The Northwest Alabama Mental Health Center (NAMHC) is planning to build an approximately $1.3 million, 10,000-square-foot facility to provide a secure, 16-bed facility for short-term patients, as well as a day program for outpatient services.
The location, on Hull Road just off Main Street, has been abandoned for a number of years and is home to overgrown weeds and numerous dilapidated buildings. Clearing began recently to get the site prepared for the new building.
“We’re excited about this project,” NAMHC Executive Director Skip Newman said.
The secure portion of the facility will house people committed by the probate judge while they undergo assessments and treatment.

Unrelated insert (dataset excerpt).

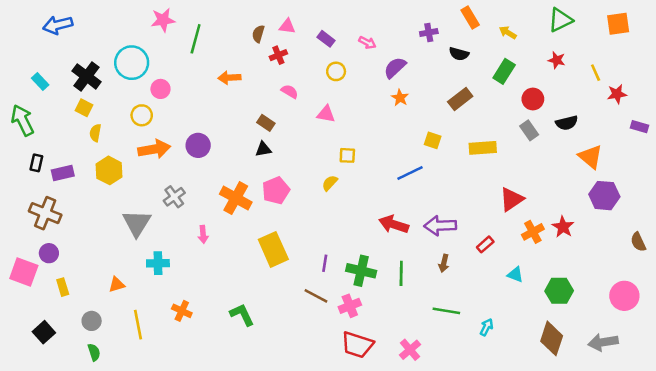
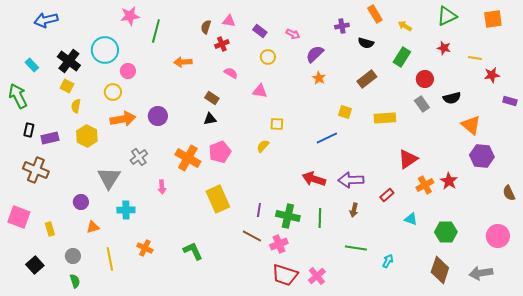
yellow line: (596, 73) -> (475, 58), turned -56
purple circle: (49, 253) -> (81, 202), moved
pink cross: (410, 350) -> (317, 276), moved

Those 16 beds are for patients who will be in the facility for a maximum of 150 days, although Newman stresses that many of them are not residents for that long and may only be there a few weeks.
“These are people who are in crisis,” Newman explained.
Newman said that treatment, medication (when needed) and education often return these patients to a normal state and allow them to return home and resume their normal lives.
“All of them want to be ‘normal,’ and we’re going to try our best to make that happen,” Newman said. “Facilities like this will work, when, years ago, people were put into mental hospitals to die.”
This will be one of four facilities of its kind in north Alabama; NAMHC is already operating similar facilities in other parts of its five-county coverage zones.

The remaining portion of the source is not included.